_BRIEF_.
After locating the line that contains "По мере того" in the records below, write out exactly that line and each line after it through the one that contains "склонными к черствости", and nothing else.

_DATA SHOWN_.

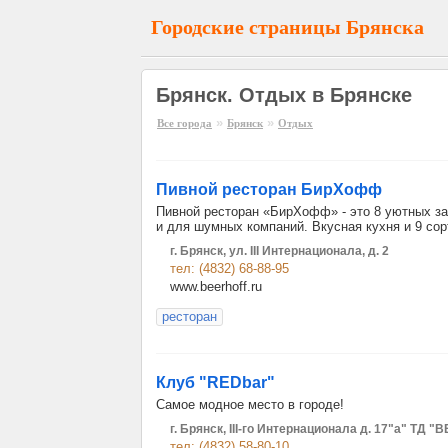
Городские страницы Брянска
Брянск. Отдых в Брянске
»
»
Все города
Брянск
Отдых
Пивной ресторан БирХофф
Пивной ресторан «БирХофф» - это 8 уютных за
и для шумных компаний. Вкусная кухня и 9 со
г. Брянск, ул. III Интернационала, д. 2
тел: (4832) 68-88-95
www.beerhoff.ru
ресторан
Клуб "REDbar"
Самое модное место в городе!
г. Брянск, III-го Интернационала д. 17"а" ТД 
тел: (4832) 58-80-10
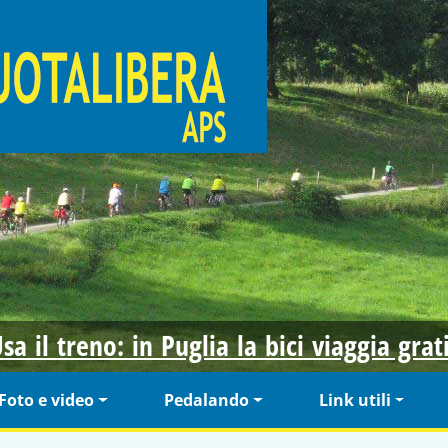
sa il treno: in Puglia la bici viaggia grat
Foto e video
Pedalando
Link utili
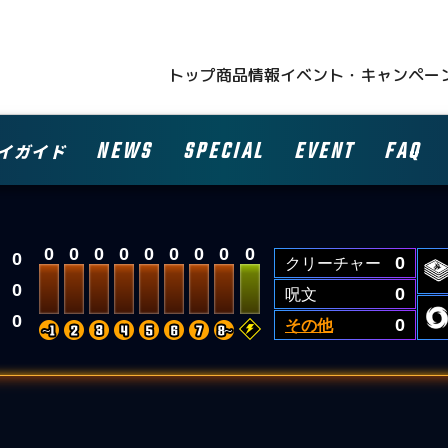
トップ
商品情報
イベント・キャンペー
NEWS
SPECIAL
EVENT
FAQ
イガイド
0
0
0
0
0
0
0
0
0
0
クリーチャー
0
0
呪文
0
0
その他
0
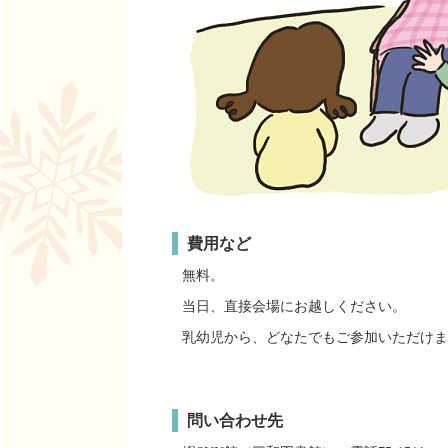
費用など
無料。
当日、直接会場にお越しください。
乳幼児から、どなたでもご参加いただけま
問い合わせ先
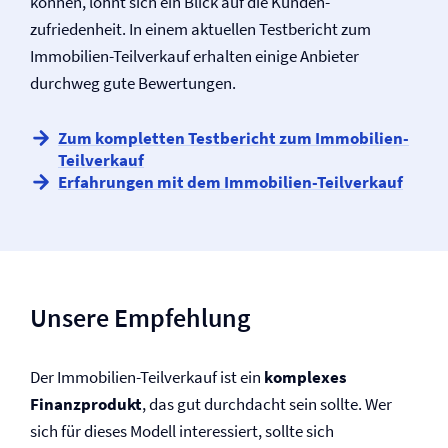
können, lohnt sich ein Blick auf die Kunden­
zufriedenheit. In einem aktuellen Testbericht zum
Immobilien-Teilverkauf erhalten einige Anbieter
durchweg gute Bewertungen.
Zum kompletten Testbericht zum Immobilien-
Teilverkauf
Erfahrungen mit dem Immobilien-Teilverkauf
Unsere Empfehlung
Der Immobilien-Teilverkauf ist ein
komplexes
Finanzprodukt
, das gut durchdacht sein sollte. Wer
sich für dieses Modell interessiert, sollte sich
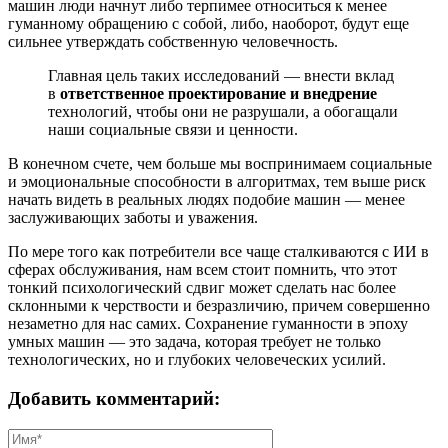
машин люди начнут либо терпимее относиться к менее
гуманному обращению с собой, либо, наоборот, будут еще
сильнее утверждать собственную человечность.
Главная цель таких исследований — внести вклад
в
ответственное проектирование и внедрение
технологий, чтобы они не разрушали, а обогащали
наши социальные связи и ценности.
В конечном счете, чем больше мы воспринимаем социальные
и эмоциональные способности в алгоритмах, тем выше риск
начать видеть в реальных людях подобие машин — менее
заслуживающих заботы и уважения.
По мере того как потребители все чаще сталкиваются с ИИ в
сферах обслуживания, нам всем стоит помнить, что этот
тонкий психологический сдвиг может сделать нас более
склонными к черствости и безразличию, причем совершенно
незаметно для нас самих. Сохранение гуманности в эпоху
умных машин — это задача, которая требует не только
технологических, но и глубоких человеческих усилий.
Добавить комментарий:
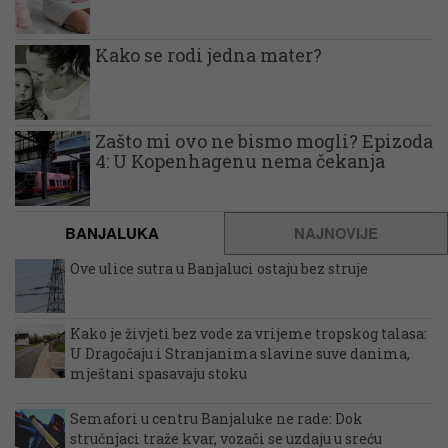
Kako se rodi jedna mater?
Zašto mi ovo ne bismo mogli? Epizoda
4: U Kopenhagenu nema čekanja
BANJALUKA
NAJNOVIJE
Ove ulice sutra u Banjaluci ostaju bez struje
Kako je živjeti bez vode za vrijeme tropskog talasa:
U Dragočaju i Stranjanima slavine suve danima,
mještani spasavaju stoku
Semafori u centru Banjaluke ne rade: Dok
stručnjaci traže kvar, vozači se uzdaju u sreću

_RESPONSE TO THE EXERCISE_.
По мере того как потребители все чаще сталкиваются с ИИ в
сферах обслуживания, нам всем стоит помнить, что этот
тонкий психологический сдвиг может сделать нас более
склонными к черствости и безразличию, причем совершенно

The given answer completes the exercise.